→ Work to be completed: Transcribe only the lines in the data below falling between the line with "Hari Sel Sabit: Ancaman Bagi Usia Muda" and the line with "égitimer sa", including those two lines, and leave out any picture.

→ Working data:

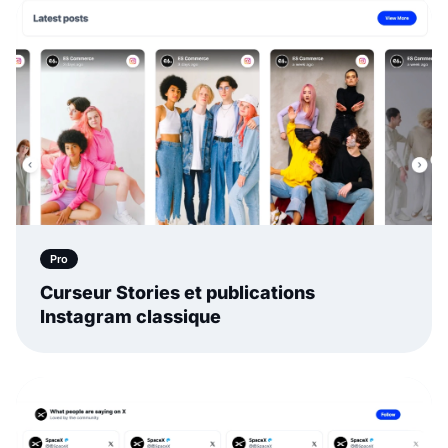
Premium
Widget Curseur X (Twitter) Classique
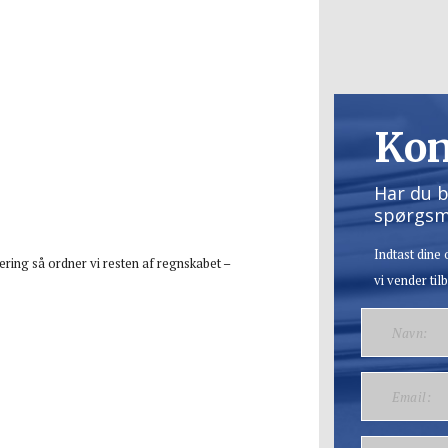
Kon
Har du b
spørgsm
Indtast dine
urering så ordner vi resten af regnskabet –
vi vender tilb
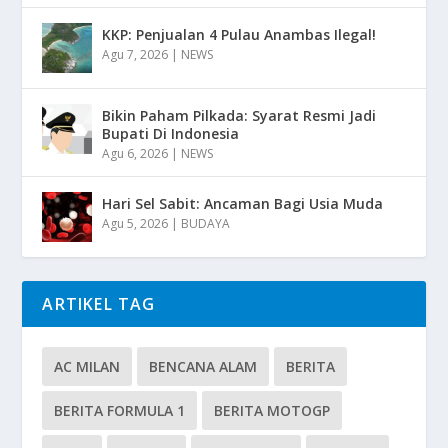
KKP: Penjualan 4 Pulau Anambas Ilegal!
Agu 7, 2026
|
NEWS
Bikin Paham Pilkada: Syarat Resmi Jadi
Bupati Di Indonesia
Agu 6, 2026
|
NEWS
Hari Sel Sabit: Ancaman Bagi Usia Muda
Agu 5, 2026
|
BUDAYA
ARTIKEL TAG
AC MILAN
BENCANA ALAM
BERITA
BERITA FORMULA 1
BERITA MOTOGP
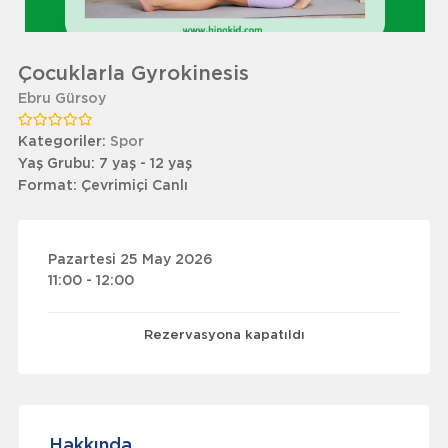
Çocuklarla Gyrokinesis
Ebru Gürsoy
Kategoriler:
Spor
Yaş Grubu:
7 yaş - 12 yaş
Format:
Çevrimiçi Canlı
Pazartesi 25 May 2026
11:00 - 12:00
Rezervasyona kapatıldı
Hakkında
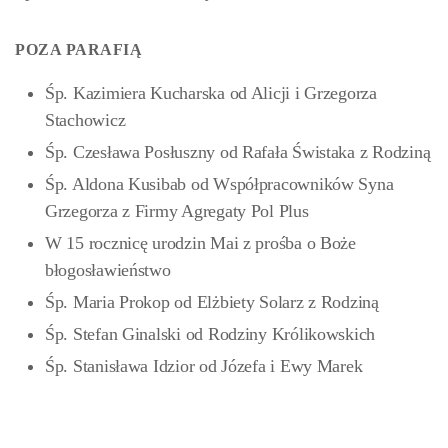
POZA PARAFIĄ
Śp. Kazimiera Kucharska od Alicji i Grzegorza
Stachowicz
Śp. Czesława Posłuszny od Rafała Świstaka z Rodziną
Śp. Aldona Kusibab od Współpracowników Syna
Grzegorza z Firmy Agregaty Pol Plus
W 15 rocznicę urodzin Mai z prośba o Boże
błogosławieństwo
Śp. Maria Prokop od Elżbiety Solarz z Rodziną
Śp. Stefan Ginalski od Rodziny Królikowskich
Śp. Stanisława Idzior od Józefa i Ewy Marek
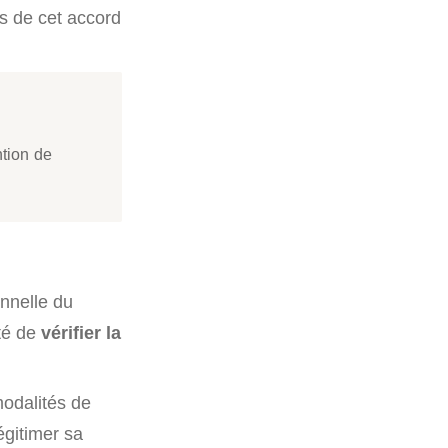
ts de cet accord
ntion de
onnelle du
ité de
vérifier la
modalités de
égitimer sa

--

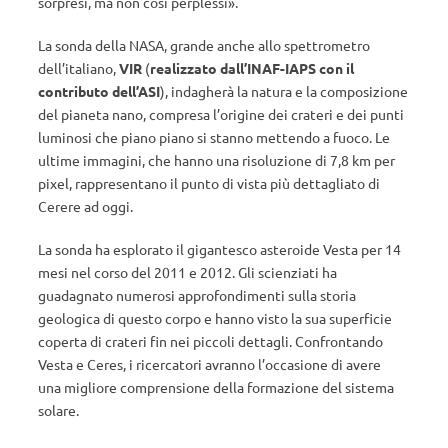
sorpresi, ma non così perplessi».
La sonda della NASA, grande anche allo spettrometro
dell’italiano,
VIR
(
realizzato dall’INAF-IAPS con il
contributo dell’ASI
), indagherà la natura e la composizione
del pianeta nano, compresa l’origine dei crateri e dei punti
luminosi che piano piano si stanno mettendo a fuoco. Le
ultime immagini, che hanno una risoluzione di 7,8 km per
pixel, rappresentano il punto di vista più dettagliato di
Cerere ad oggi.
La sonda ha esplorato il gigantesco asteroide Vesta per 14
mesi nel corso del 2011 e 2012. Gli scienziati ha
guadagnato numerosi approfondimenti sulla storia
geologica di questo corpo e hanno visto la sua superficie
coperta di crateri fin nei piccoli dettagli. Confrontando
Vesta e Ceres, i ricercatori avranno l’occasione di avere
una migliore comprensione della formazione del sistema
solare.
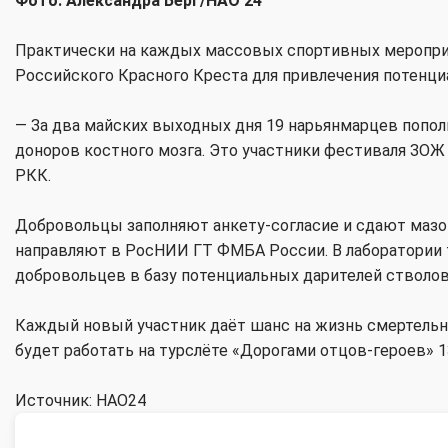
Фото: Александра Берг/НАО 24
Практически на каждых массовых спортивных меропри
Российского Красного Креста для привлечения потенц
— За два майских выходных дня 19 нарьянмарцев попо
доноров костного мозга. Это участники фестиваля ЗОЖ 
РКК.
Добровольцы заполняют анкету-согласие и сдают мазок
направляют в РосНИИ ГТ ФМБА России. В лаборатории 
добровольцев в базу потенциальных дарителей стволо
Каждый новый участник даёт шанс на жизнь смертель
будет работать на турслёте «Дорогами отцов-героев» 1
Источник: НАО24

→ Task result:
Hari Sel Sabit: Ancaman Bagi Usia Muda
Agu 5, 2026
|
BUDAYA
ARTIKEL TAG
AC MILAN
BENCANA ALAM
BERITA
BERITA FORMULA 1
BERITA MOTOGP
Çocuklarla Gyrokinesis
Ebru Gürsoy
Kategoriler:
Spor
Yaş Grubu:
7 yaş - 12 yaş
Format:
Çevrimiçi Canlı
Pazartesi 25 May 2026
11:00 - 12:00
Rezervasyona kapatıldı
Hakkında
POZA PARAFIĄ
Śp. Kazimiera Kucharska od Alicji i Grzegorza
Stachowicz
Śp. Czesława Posłuszny od Rafała Świstaka z Rodziną
Śp. Aldona Kusibab od Współpracowników Syna
Grzegorza z Firmy Agregaty Pol Plus
W 15 rocznicę urodzin Mai z prośba o Boże
błogosławieństwo
Śp. Maria Prokop od Elżbiety Solarz z Rodziną
Śp. Stefan Ginalski od Rodziny Królikowskich
Śp. Stanisława Idzior od Józefa i Ewy Marek
ts de cet accord
ntion de
onnelle du
ité de
vérifier la
modalités de
égitimer sa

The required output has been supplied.